#### Task instructions:
What number of lines in the data below contain the string "waar"? Answer with that number alone.

(Provided data)

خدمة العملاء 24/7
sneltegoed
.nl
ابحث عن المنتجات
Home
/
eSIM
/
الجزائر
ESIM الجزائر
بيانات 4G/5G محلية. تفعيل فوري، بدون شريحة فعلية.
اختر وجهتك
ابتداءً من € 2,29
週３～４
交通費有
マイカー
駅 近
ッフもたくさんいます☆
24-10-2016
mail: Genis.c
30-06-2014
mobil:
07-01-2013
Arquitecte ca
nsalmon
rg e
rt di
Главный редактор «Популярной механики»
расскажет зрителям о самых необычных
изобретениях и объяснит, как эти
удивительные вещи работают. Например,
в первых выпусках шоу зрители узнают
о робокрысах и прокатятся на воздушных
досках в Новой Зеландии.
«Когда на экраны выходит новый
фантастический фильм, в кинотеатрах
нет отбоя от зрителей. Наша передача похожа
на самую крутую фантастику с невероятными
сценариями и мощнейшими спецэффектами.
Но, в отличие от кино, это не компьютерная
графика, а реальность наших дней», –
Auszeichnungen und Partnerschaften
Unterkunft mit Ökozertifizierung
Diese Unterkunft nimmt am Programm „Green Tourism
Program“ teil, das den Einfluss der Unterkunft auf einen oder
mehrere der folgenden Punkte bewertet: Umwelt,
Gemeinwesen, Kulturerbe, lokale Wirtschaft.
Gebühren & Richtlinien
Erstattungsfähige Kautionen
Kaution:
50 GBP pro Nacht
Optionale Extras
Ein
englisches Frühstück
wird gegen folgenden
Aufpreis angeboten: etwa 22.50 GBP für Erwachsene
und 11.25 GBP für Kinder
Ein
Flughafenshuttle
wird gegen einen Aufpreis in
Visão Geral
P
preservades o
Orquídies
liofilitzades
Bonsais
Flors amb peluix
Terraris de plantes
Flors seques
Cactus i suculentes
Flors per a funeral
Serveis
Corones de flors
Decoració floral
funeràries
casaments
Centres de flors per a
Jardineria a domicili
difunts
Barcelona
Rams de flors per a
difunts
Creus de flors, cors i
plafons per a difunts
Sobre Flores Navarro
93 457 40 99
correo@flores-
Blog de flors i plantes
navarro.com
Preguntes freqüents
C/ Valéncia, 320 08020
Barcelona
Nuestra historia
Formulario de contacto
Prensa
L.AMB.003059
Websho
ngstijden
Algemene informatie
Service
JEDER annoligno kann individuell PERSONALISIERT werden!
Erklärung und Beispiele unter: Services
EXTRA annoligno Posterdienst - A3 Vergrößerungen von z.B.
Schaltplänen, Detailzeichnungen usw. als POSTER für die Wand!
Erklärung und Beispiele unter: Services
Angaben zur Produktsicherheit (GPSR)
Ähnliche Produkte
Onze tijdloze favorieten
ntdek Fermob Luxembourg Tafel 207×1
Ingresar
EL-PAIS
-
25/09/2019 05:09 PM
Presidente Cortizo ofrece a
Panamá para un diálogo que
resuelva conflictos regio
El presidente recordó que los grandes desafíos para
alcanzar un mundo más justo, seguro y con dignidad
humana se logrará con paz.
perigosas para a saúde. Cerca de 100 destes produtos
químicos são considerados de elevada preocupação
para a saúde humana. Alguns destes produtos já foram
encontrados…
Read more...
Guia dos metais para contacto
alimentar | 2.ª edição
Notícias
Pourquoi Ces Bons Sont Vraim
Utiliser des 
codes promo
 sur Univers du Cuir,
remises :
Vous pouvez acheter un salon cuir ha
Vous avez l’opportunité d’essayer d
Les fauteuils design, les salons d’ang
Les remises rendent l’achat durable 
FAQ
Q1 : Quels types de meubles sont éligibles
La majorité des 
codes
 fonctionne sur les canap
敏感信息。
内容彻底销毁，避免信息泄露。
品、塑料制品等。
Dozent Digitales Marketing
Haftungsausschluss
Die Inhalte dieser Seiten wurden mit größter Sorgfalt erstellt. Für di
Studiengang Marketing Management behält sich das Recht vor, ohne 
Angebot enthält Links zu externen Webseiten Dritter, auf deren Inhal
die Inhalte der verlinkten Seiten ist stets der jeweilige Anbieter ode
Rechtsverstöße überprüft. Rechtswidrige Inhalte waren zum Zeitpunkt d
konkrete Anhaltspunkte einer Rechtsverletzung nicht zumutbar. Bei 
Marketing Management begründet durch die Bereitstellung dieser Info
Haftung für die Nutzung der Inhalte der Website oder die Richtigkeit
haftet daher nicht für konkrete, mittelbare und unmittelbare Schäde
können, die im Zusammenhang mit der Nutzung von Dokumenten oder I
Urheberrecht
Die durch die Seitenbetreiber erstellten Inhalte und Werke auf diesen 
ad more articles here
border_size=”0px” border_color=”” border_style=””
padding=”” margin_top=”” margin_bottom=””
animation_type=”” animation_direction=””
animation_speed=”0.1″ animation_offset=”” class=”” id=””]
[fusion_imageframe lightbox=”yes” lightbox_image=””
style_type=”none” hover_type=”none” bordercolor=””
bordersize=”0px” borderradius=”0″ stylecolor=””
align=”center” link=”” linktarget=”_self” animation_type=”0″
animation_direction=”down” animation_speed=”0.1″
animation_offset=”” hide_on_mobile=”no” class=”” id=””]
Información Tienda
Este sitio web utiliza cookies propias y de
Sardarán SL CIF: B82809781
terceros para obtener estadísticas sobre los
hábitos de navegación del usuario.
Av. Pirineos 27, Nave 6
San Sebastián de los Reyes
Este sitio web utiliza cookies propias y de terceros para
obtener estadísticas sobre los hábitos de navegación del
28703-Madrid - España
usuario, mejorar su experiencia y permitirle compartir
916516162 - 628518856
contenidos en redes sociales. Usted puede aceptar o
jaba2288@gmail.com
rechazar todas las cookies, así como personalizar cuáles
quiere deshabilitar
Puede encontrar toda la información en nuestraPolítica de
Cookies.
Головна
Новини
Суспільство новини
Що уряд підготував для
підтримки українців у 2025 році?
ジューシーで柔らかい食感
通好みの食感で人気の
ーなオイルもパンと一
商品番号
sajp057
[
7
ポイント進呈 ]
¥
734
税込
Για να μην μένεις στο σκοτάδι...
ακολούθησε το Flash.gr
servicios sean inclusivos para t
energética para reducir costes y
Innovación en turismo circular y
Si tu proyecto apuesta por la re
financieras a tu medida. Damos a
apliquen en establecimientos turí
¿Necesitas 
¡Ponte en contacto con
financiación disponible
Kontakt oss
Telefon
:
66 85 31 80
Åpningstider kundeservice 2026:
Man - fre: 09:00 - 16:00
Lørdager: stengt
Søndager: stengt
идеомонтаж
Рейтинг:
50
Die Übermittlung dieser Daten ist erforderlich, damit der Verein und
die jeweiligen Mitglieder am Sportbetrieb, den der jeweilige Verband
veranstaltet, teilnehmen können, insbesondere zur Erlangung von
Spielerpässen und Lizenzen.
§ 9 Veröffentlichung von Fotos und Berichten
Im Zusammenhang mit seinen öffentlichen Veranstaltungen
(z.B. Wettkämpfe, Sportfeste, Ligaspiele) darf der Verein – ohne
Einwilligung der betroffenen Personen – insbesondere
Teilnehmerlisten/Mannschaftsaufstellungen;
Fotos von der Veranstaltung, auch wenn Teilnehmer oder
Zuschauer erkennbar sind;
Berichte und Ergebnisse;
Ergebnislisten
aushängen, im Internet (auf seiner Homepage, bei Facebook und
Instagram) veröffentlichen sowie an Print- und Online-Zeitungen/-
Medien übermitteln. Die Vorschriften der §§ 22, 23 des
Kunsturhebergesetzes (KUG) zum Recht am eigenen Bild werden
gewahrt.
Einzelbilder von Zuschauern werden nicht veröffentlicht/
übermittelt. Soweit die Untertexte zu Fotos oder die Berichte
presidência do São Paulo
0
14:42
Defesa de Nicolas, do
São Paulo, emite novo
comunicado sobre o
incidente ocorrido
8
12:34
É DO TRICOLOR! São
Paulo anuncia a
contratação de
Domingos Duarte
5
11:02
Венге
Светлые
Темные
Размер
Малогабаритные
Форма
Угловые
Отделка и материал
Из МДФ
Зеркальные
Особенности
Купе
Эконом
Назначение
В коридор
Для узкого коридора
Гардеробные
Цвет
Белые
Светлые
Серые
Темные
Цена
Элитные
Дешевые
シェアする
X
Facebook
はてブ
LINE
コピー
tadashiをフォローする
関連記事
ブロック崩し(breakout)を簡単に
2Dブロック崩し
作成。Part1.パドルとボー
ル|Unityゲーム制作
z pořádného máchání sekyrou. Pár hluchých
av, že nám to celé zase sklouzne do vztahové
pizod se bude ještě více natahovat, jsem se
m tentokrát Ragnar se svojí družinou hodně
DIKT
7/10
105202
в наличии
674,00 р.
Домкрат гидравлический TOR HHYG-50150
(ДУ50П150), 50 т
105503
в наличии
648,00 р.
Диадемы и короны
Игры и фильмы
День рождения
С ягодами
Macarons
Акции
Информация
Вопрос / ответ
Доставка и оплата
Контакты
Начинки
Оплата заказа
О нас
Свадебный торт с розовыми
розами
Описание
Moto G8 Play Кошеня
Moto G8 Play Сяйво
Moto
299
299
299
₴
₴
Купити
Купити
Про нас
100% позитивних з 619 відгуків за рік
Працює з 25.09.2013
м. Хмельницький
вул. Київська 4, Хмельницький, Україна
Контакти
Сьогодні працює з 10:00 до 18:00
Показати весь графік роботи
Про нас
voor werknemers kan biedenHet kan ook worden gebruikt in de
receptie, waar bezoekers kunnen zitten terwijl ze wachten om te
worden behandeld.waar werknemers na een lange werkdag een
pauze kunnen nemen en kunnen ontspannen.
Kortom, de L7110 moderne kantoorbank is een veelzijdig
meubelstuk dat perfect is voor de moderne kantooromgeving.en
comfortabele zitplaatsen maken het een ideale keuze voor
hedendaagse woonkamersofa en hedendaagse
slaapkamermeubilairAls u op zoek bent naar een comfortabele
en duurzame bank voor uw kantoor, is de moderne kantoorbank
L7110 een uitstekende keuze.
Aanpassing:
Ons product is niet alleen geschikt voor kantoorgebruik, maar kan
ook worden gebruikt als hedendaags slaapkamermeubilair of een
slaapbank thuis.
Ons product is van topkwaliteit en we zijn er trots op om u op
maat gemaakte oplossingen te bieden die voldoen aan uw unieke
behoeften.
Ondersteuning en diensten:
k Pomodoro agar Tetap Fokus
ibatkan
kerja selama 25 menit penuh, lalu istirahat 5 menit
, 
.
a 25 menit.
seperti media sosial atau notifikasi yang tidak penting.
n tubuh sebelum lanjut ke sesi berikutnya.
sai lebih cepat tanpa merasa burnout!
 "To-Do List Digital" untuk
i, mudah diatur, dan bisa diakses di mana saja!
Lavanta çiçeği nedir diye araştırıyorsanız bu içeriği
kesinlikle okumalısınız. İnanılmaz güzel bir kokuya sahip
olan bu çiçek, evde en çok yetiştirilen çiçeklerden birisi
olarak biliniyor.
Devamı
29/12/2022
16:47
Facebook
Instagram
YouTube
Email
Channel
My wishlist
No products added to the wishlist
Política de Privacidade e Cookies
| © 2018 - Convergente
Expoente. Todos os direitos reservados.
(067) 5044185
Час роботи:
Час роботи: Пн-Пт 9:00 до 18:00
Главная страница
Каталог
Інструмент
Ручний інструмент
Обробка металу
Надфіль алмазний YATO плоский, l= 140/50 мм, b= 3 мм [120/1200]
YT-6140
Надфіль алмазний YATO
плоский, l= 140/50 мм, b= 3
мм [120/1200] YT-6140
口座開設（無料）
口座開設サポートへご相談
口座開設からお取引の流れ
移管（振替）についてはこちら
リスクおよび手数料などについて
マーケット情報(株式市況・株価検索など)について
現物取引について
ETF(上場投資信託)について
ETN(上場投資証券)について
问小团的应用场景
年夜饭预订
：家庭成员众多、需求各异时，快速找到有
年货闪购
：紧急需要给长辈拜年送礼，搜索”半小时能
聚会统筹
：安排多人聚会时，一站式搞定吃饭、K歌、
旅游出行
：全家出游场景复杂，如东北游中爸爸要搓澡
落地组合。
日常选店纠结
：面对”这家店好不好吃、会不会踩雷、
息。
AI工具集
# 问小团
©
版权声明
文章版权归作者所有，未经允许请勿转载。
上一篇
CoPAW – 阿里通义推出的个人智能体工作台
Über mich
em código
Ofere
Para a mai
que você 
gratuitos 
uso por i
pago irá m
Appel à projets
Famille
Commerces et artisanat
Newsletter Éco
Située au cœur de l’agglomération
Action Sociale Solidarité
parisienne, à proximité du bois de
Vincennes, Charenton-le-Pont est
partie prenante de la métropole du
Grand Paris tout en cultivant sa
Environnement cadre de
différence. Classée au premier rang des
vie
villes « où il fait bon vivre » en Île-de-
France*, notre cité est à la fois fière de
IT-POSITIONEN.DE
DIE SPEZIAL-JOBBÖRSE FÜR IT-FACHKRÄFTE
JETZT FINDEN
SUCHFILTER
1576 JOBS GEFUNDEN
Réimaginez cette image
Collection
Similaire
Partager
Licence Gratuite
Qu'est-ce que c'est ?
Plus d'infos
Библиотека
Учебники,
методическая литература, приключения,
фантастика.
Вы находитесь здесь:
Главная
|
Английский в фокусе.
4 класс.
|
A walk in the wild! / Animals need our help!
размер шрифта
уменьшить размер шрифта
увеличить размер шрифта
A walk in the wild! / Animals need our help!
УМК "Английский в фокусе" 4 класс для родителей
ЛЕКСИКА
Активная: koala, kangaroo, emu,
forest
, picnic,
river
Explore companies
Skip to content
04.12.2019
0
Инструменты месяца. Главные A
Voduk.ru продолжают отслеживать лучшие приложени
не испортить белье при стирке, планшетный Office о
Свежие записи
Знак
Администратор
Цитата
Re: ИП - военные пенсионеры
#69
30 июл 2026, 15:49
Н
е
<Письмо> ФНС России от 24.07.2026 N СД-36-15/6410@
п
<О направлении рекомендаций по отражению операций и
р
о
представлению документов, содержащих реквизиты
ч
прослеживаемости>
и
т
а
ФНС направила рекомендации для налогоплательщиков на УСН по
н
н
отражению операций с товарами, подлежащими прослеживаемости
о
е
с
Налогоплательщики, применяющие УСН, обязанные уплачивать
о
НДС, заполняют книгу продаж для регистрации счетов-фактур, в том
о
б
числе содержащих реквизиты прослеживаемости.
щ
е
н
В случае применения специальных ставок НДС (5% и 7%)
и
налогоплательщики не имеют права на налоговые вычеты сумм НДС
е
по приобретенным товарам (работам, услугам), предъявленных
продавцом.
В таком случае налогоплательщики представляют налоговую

(End Provided data)

#### Reply to the task:
2